--- WORK INSTRUCTION ---
Please write out all of the entries beneath this line exactly, skipping the pictures.

[Page images and extracted text]
§
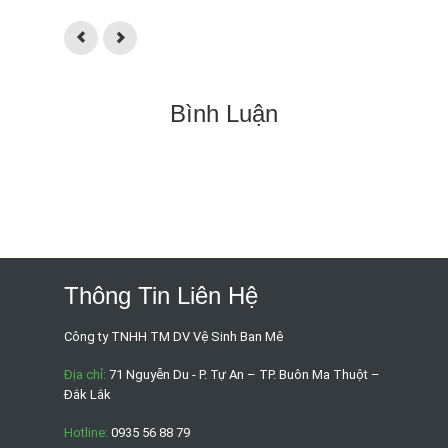
Bình Luận
Thông Tin Liên Hệ
Công ty TNHH TM DV Vệ Sinh Ban Mê
Địa chỉ:
71 Nguyễn Du - P. Tự An – TP. Buôn Ma Thuột –
Đắk Lắk
Hotline:
0935 56 88 79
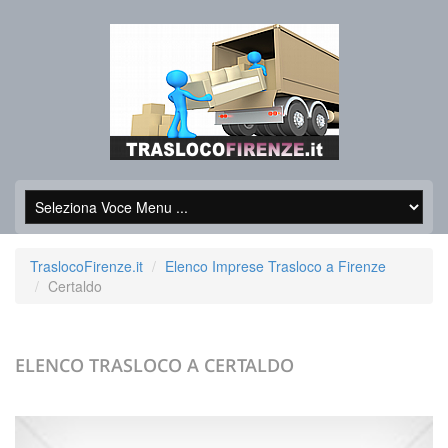
TraslocoFirenze.it
Elenco Imprese Trasloco a Firenze
Certaldo
ELENCO TRASLOCO A
CERTALDO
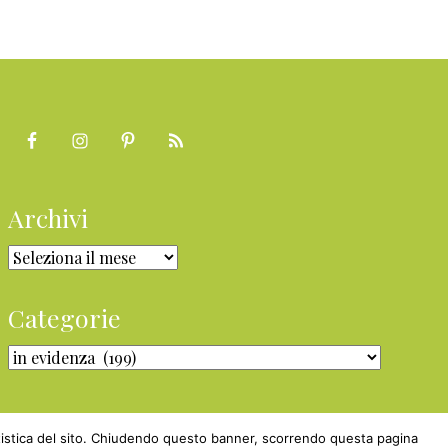
Archivi
Archivi
Categorie
Categorie
statistica del sito. Chiudendo questo banner, scorrendo questa pagina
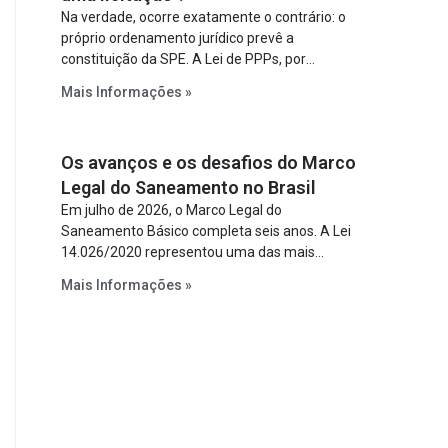
Na verdade, ocorre exatamente o contrário: o
próprio ordenamento jurídico prevê a
constituição da SPE. A Lei de PPPs, por
exemplo, determina que o parceiro privado
Mais Informações »
constitua uma SPE para implantar e gerir o
empreendimento. Ou seja, a suposta “fraude à
licitação” é um requisito legal da operação. Na
Os avanços e os desafios do Marco
Lei de Concessões, a figura é facultativa e
sujeita a uma escolha racional de projeto a
Legal do Saneamento no Brasil
projeto.
Em julho de 2026, o Marco Legal do
Saneamento Básico completa seis anos. A Lei
14.026/2020 representou uma das mais
relevantes reformas institucionais do setor ao
Mais Informações »
estabelecer metas claras para a
universalização dos serviços, ampliar a
participação da iniciativa privada, fortalecer o
papel regulador da Agência Nacional de Águas
e Saneamento Básico (ANA) e criar
mecanismos voltados à segurança jurídica dos
contratos.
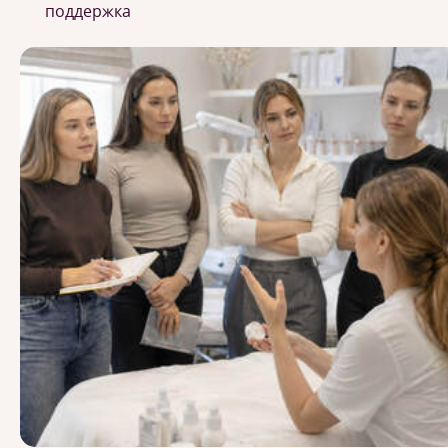
поддержка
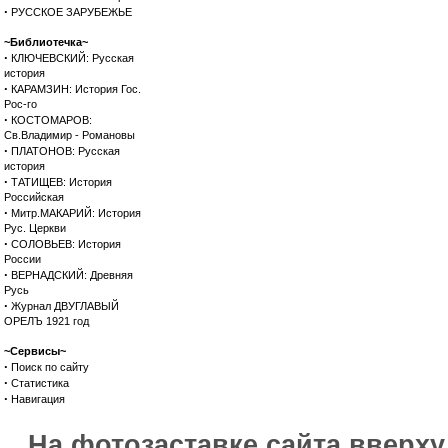
·
РУССКОЕ ЗАРУБЕЖЬЕ
~Библиотечка~
·
КЛЮЧЕВСКИЙ: Русская
история
·
КАРАМЗИН: История Гос.
Рос-го
·
КОСТОМАРОВ:
Св.Владимир - Романовы
·
ПЛАТОНОВ: Русская
история
·
ТАТИЩЕВ: История
Российская
·
Митр.МАКАРИЙ: История
Рус. Церкви
·
СОЛОВЬЕВ: История
России
·
ВЕРНАДСКИЙ: Древняя
Русь
·
Журнал ДВУГЛАВЫЙ
ОРЕЛЪ 1921 год
~Сервисы~
·
Поиск по сайту
·
Статистика
·
Навигация
На фотозаставке сайта вверх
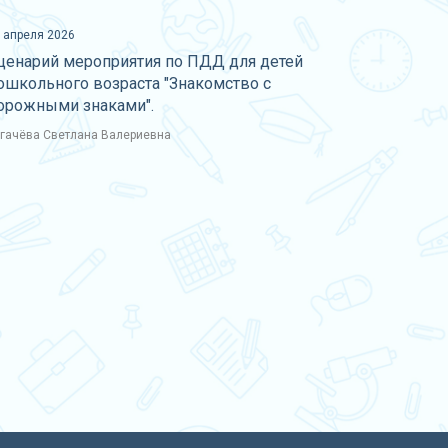
 апреля 2026
ценарий мероприятия по ПДД для детей
ошкольного возраста "Знакомство с
орожными знаками".
гачёва Светлана Валериевна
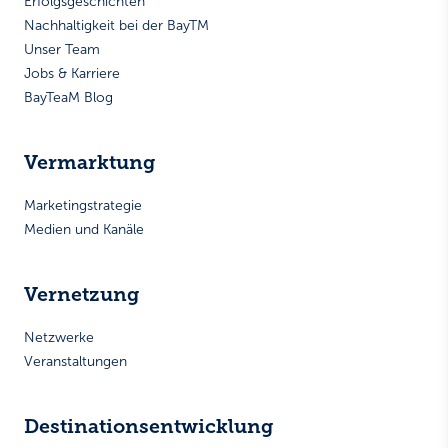
Erfolgsgeschichten
Nachhaltigkeit bei der BayTM
Unser Team
Jobs & Karriere
BayTeaM Blog
Vermarktung
Marketingstrategie
Medien und Kanäle
Vernetzung
Netzwerke
Veranstaltungen
Destinationsentwicklung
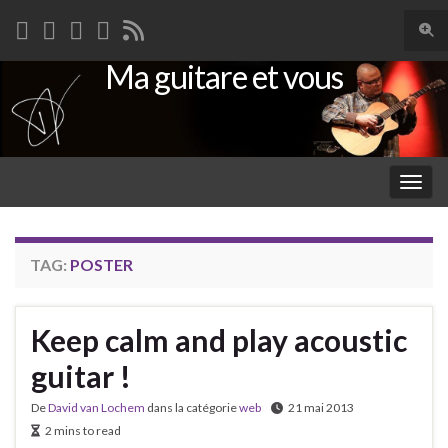
Togg
sear
Ma guitare et vous
Search for:
for
Togg
navig
TAG:
POSTER
Keep calm and play acoustic
guitar !
De
David van Lochem
dans la catégorie
web
21 mai 2013
2 mins to read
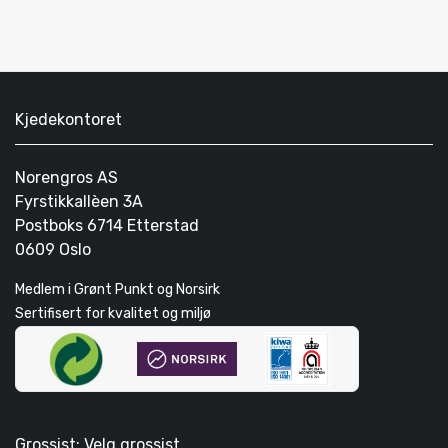
Kjedekontoret
Norengros AS
Fyrstikkallèen 3A
Postboks 6714 Etterstad
0609 Oslo
Medlem i Grønt Punkt og Norsirk
Sertifisert for kvalitet og miljø
Grossist: Velg grossist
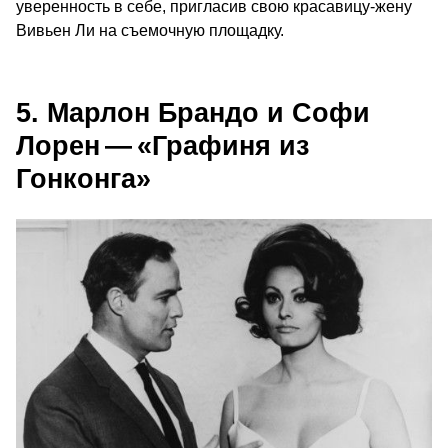
уверенность в себе, пригласив свою красавицу-жену
Вивьен Ли на съемочную площадку.
5. Марлон Брандо и Софи
Лорен — «Графиня из
Гонконга»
§
--- WRITTEN SOLUTION ---
Bình Luận
Thông Tin Liên Hệ
Công ty TNHH TM DV Vệ Sinh Ban Mê
Địa chỉ:
71 Nguyễn Du - P. Tự An – TP. Buôn Ma Thuột –
Đắk Lắk
Hotline:
0935 56 88 79
TraslocoFirenze.it
Elenco Imprese Trasloco a Firenze
Certaldo
ELENCO TRASLOCO A
CERTALDO
Archivi
Archivi
Categorie
Categorie
statistica del sito. Chiudendo questo banner, scorrendo questa pagina
Na verdade, ocorre exatamente o contrário: o
próprio ordenamento jurídico prevê a
constituição da SPE. A Lei de PPPs, por
exemplo, determina que o parceiro privado
Mais Informações »
constitua uma SPE para implantar e gerir o
empreendimento. Ou seja, a suposta “fraude à
licitação” é um requisito legal da operação. Na
Os avanços e os desafios do Marco
Lei de Concessões, a figura é facultativa e
sujeita a uma escolha racional de projeto a
Legal do Saneamento no Brasil
projeto.
Em julho de 2026, o Marco Legal do
Saneamento Básico completa seis anos. A Lei
14.026/2020 representou uma das mais
relevantes reformas institucionais do setor ao
Mais Informações »
estabelecer metas claras para a
universalização dos serviços, ampliar a
participação da iniciativa privada, fortalecer o
papel regulador da Agência Nacional de Águas
e Saneamento Básico (ANA) e criar
mecanismos voltados à segurança jurídica dos
contratos.
поддержка
·
РУССКОЕ ЗАРУБЕЖЬЕ
~Библиотечка~
·
КЛЮЧЕВСКИЙ: Русская
история
·
КАРАМЗИН: История Гос.
Рос-го
·
КОСТОМАРОВ:
Св.Владимир - Романовы
·
ПЛАТОНОВ: Русская
история
·
ТАТИЩЕВ: История
Российская
·
Митр.МАКАРИЙ: История
Рус. Церкви
·
СОЛОВЬЕВ: История
России
·
ВЕРНАДСКИЙ: Древняя
Русь
·
Журнал ДВУГЛАВЫЙ
ОРЕЛЪ 1921 год
~Сервисы~
·
Поиск по сайту
·
Статистика
·
Навигация
На фотозаставке сайта вверх
 апреля 2026
ценарий мероприятия по ПДД для детей
ошкольного возраста "Знакомство с
орожными знаками".
гачёва Светлана Валериевна
Erfolgsgeschichten
Nachhaltigkeit bei der BayTM
Unser Team
Jobs & Karriere
BayTeaM Blog
Vermarktung
Marketingstrategie
Medien und Kanäle
Vernetzung
Netzwerke
Veranstaltungen
Destinationsentwicklung
Togg
sear
Ma guitare et vous
Search for:
for
Togg
navig
TAG:
POSTER
Keep calm and play acoustic
guitar !
De
David van Lochem
dans la catégorie
web
21 mai 2013
2 mins to read
Kjedekontoret
Norengros AS
Fyrstikkallèen 3A
Postboks 6714 Etterstad
0609 Oslo
Medlem i Grønt Punkt og Norsirk
Sertifisert for kvalitet og miljø
Grossist: Velg grossist
уверенность в себе, пригласив свою красавицу-жену
Вивьен Ли на съемочную площадку.
5. Марлон Брандо и Софи
Лорен — «Графиня из
Гонконга»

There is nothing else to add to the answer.